La narration est l’art de raconter. L’écrivain se doit de captiver rapidement son lecteur sous pleine de le perdre à tout jamais. Dans cet article Frédéric Barbas revisite L’art d’écrire en 20 leçons d’Antoine Albalat et nous rappelle cinq règles essentielles pour écrire une histoire.

 

De la narration

 

« Le talent de narrer est le plus séduisant, parce qu’il est la base de l’art littéraire. Bien que tout le monde s’en mêle, il est plus rare qu’on ne pense ; et, s’il est inné à quelques-uns, il exige pour le plus grand nombre beaucoup d’application et de culture. On n’écoute volontiers que ce qui est bien raconté. Il ne suffit donc pas d’avoir un sujet attrayant ; il faut encore le présenter avec charme et y mettre de l’intérêt. » Antoine Albalat

 

Que le début soit simple !

Un narrateur efficace valorisera chaque aspect de son histoire grâce à un ordonnancement rigoureux des événements de son histoire. Cette rigueur de construction ne doit pas faire oublier à l’auteur qu’il se doit d’accueillir son lecteur en facilitant son entrée dans l’histoire que vous racontez en se servant de la première clé fournie par Bossuet : « Que le début soit simple et n’ait rien d’affecté. »

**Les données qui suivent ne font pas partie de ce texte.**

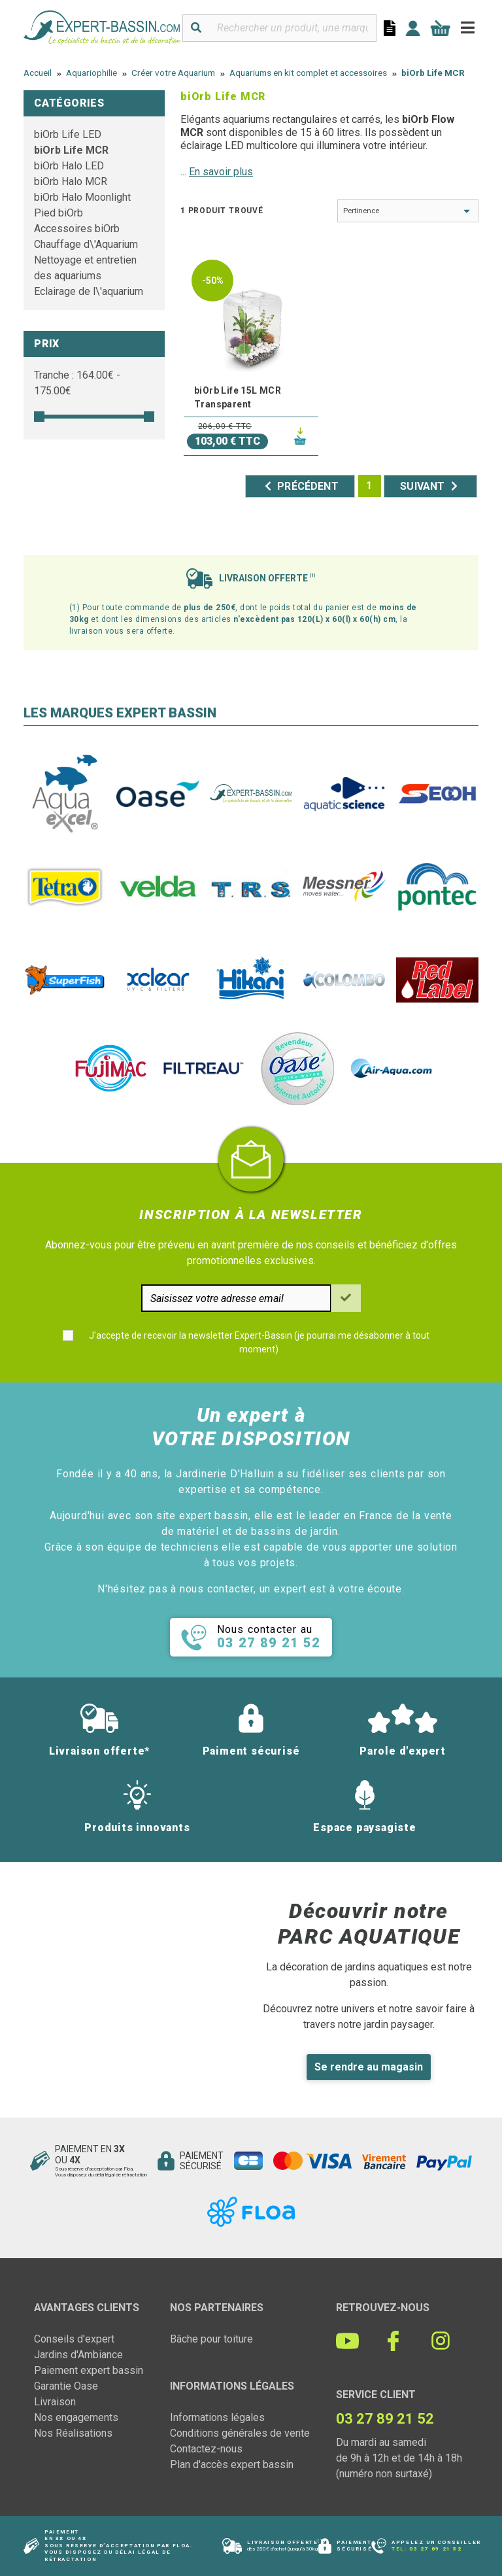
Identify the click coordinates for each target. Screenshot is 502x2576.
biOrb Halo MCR (70, 181)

Seulement, il ne faut pas occulter la notion de simplicité mise en avant dans la phrase de Bossuet, avec d’autant plus d’exigence qu’elle se rapporte au départ d’un texte, ce qui conditionne sa suite, comme le résume Albalat : « Mieux vaut un début dramatique, ex abrupto, que trop de précautions qui paralysent à force d’habileté. On s’égare d’abord, et, l’importance du commencement n’étant plus proportionnée avec les développements qui suivent, la narration n’a plus d’unité. Or, c’est l’unité qui produit l’effet total. »

Plus votre exposition (début de l’histoire qui met en scène le héros aux prises avec des difficultés) sera concise et structurée, plus vous ouvrirez à votre lecteur la voie qui le mènera au cœur de votre histoire. Vous l’invitez à un voyage, charge à vous de l’installer idéalement afin qu’il profite dans les meilleures conditions possibles de votre univers, ce qui passe par une narration d’où toute impression de fouillis doit être exclue. Attention, « l’installer idéalement » est un savant dosage : pas d’excès de confort, sans quoi il s’assoupirait, mais pas trop de turbulences non plus, au risque qu’il décroche.

L’unité (qu’on peut étendre à « l’équilibre ») de la narration a peut-être autant d’importance que le texte lui-même, en ce sens qu’elle peut le sublimer ; il se révélera en effet sous son meilleur jour si les éléments qui le composent, même présentés de façon faussement disparate, formeront finalement un tout homogène. Il ne faut pas confondre partir dans tous les sens et proposer différents chemins qui tous mèneront au Rome de l’écrivain, soit le dénouement : « Le dénouement est le point où l’intérêt est satisfait et où le nœud de l’action se résout. Il doit être préparé par tout ce qui précède et ne jamais se faire pressentir. Si le lecteur le devine, sa curiosité cesse et le charme est rompu. »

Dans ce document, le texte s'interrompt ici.